I have a lot of sympathy for young people because I realize how
I have a lot of sympathy for young people because I realize how disturbed I was. How would I deal with life in the future? What would I do for a living?
Hear the words of Clyde Tombaugh, the humble farm boy who turned his eyes to the heavens and discovered the distant world of Pluto. He once confessed: “I have a lot of sympathy for young people because I realize how disturbed I was. How would I deal with life in the future? What would I do for a living?” These are not the words of a man clothed in pride for his later triumph, but of one who remembered the turmoil of his youth—the storms of uncertainty, the restless questions that haunt the hearts of the young. In his honesty, he offers a lantern for those who now walk that same shadowed path.
The meaning of this quote lies in its deep sympathy. Tombaugh, who became immortal in the annals of astronomy, remembered that he too was once uncertain and anxious about his place in the world. He did not glide through youth as a prodigy secure in destiny. Instead, he asked the same questions all young people ask: What shall I do? How shall I survive? What is my future? His greatness, then, was not that he never doubted, but that he endured doubt and pressed forward, carrying his curiosity like a flame through the darkness of confusion.

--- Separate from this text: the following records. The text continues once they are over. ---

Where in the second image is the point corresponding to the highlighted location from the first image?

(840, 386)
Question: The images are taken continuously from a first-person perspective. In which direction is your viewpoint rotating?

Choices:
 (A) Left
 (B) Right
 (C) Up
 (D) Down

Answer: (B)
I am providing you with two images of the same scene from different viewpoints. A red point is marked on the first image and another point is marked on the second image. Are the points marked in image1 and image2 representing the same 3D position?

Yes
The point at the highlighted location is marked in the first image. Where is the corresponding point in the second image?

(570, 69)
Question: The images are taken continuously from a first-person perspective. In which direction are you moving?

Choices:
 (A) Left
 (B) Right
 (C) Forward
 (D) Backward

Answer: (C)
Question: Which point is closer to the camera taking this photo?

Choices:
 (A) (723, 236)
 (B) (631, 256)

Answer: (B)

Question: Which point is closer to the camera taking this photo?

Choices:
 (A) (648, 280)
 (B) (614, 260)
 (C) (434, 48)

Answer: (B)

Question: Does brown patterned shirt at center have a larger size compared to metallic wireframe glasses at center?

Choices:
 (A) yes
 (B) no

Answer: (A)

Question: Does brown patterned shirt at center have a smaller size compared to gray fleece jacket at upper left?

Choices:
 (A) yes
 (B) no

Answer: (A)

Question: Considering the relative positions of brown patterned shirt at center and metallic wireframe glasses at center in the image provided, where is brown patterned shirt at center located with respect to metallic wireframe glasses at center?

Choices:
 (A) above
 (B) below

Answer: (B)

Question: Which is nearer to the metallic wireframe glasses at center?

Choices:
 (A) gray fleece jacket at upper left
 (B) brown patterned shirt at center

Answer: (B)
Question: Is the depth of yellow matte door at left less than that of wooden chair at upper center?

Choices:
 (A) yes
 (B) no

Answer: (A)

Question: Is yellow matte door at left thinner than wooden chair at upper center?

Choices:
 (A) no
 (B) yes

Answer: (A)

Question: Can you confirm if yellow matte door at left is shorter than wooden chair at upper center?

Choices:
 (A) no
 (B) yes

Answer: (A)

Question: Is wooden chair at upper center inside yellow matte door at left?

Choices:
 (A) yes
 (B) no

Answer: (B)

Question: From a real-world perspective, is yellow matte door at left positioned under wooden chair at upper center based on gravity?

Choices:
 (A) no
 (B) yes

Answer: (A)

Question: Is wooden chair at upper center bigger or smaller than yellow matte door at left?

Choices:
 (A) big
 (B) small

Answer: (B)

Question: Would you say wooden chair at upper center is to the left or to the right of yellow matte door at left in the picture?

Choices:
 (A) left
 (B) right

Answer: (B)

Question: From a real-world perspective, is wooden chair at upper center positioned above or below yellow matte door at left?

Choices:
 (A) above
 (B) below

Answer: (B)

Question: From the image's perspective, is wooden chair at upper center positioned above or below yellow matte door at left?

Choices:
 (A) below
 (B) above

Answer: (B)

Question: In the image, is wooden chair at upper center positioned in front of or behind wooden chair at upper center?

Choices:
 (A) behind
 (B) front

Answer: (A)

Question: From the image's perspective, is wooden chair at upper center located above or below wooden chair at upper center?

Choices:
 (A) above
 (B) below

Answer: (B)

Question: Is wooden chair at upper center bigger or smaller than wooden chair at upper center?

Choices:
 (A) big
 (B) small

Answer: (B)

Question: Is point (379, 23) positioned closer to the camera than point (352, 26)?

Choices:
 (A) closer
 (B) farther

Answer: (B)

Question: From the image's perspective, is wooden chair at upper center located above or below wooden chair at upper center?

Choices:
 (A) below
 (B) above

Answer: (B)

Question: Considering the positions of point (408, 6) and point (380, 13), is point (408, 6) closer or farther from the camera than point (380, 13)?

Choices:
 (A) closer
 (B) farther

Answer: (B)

His own story proves this truth. As a young man, Tombaugh lived on a farm in Kansas, where the dust and toil of rural life left little time for dreaming. He longed for study, yet poverty barred him from formal education. Still, with his own hands he built a telescope, grinding the lenses himself, and with it he gazed at the stars. When he sent his drawings of Mars and Jupiter to the Lowell Observatory, they saw not only his skill but his passion. Soon, he was invited to work there, and in 1930 he discovered Pluto, the ninth planet known to his age. What began in youthful disturbance and uncertainty became a life of wonder and achievement.
Consider how many others in history walked the same road. Abraham Lincoln, as a young man, sat by firelight with borrowed books, wondering how he would shape his life. Poor, uncertain, often mocked, he asked himself what he could possibly become. The doubts of youth weighed heavily upon him, yet he did not let them destroy him. Instead, he turned them into fuel for growth, becoming one of the most steadfast leaders the world has known. Like Tombaugh, his greatness was forged in the furnace of uncertainty.
The lesson here is clear: the doubts of youth are not signs of weakness, but the natural birth pangs of destiny. When you ask, What shall I do with my life? know that you walk the same path as the great men and women before you. Sympathy is due to the young, for their hearts are caught between the dreams of childhood and the burdens of adulthood, yet in that tension their future strength is forged. The restless questioning is not an obstacle, but a teacher, shaping resilience, humility, and determination.
Practical action follows: if you are young and troubled, do not despair at your confusion. Write down your questions. Let them sharpen your resolve to learn, to try, to build. Seek not immediate certainty, but step forward with curiosity, as Tombaugh did with his handmade telescope. And if you are older, extend sympathy to those who now stand where you once stood. Encourage them, remind them that uncertainty is a shared human trial, and tell them that even the discoverer of Pluto once trembled at the question of his own future.
So let Tombaugh’s words be remembered as both confession and comfort. The man who found a world in the heavens once feared he would find no place on earth. Yet through perseverance, he turned his youthful doubt into discovery. Let all who hear these words take courage: your confusion is not the end of your story—it may be the very soil from which your greatest achievement shall grow.